Into the Mystic: The Visionary and Ecstatic Roots of 1960s Rock and Roll Audiobook (Free) | AudioBooksLoft

Into the Mystic: The Visionary and Ecstatic Roots of 1960s Rock and Roll Audiobook (Free)

Summary:

Explores the visionary, mystical, and ecstatic traditions that influenced the music from the 1960s

• Examines the visionary, spiritual, and mystical affects within the Grateful Deceased, the Beatles, the Rolling Rocks, Bob Dylan, Van Morrison, the Incredible String Band, the Still left Banke, Lou Reed as well as the Velvet Underground, and others

• Shows the way the Uk Invasion acted mainly because the “detonator” to explode visionary music in to the mainstream

• Explains how 1960s stone music transformed about In to the Mystic: The Visionary and Ecstatic Origins of 1960s Stone consciousness on both the individual and collective levels

The 1960s were a period of huge transformation, sustained and amplified by the music of that era: Stone. Through the 19th and 20th centuries visionary and esoteric religious traditions influenced 1st literature, after that film. In the 1960s they moved into the world of well-known music, catalyzing the ecstatic experiences that empowered a generation.
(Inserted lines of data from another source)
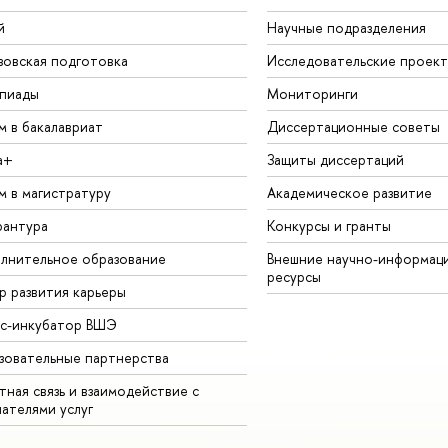
й
Научные подразделения
зовская подготовка
Исследовательские проек
пиады
Мониторинги
м в бакалавриат
Диссертационные советы
а+
Защиты диссертаций
м в магистратуру
Академическое развитие
рантура
Конкурсы и гранты
лнительное образование
Внешние научно-информац
ресурсы
р развития карьеры
ес-инкубатор ВШЭ
зовательные партнерства
ная связь и взаимодействие с
чателями услуг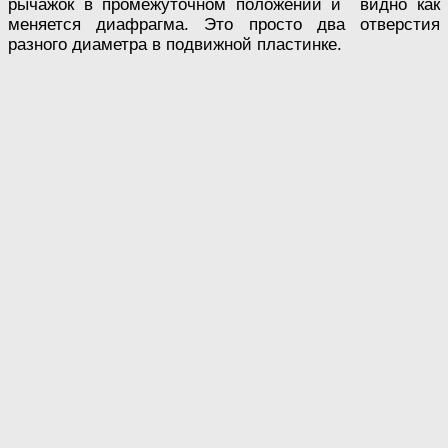
рычажок в промежуточном положении и видно как
меняется диафрагма. Это просто два отверстия
разного диаметра в подвижной пластинке.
Exploring how 1960s rock and roll music became a college of visionary art, Christopher Hill displays how music raised consciousness on both individual and collective levels to bring about a transformation of the planet. The author traces how stone rose from your sacred music of the African Diaspora, harnessing its ecstatic power for evoking religious experiences through music. He displays how the United kingdom Invasion, beginning with the Beatles in the early 1960s, acted as the “detonator” to explode visionary music into the mainstream. He points out how 60s rock and roll made a primary appeal to the imaginations of young people, giving them a more substantial set of research factors around which to understand life. Discovering the resources 1960s music artists drew upon to evoke the initiatory encounter, he reveals the influence of Western european folk traditions, middle ages Troubadours, and a dropped American background of ecstatic politics and shows what sort of revival from the ancient use of psychedelic substances was the strongest agent of change, leading to the ecstatic, mythic, and sacred to enter the consciousness of a era.

The writer examines the mythic narratives that underscored the task of the Grateful Dead, the French symbolist poets who inspired Bob Dylan, the hallucinatory Britain from the Beatles’ Sgt. Pepper, the tale from the Rolling Stones and god, the father of Misrule, Van Morrison’s astral journeys, as well as the dark mysticism of Lou Reed and the Velvet Underground. Evoking the visionary and apocalyptic atmosphere where the music of the 1960s was received, the author helps each folks to better understand why transformative era and its mystical roots.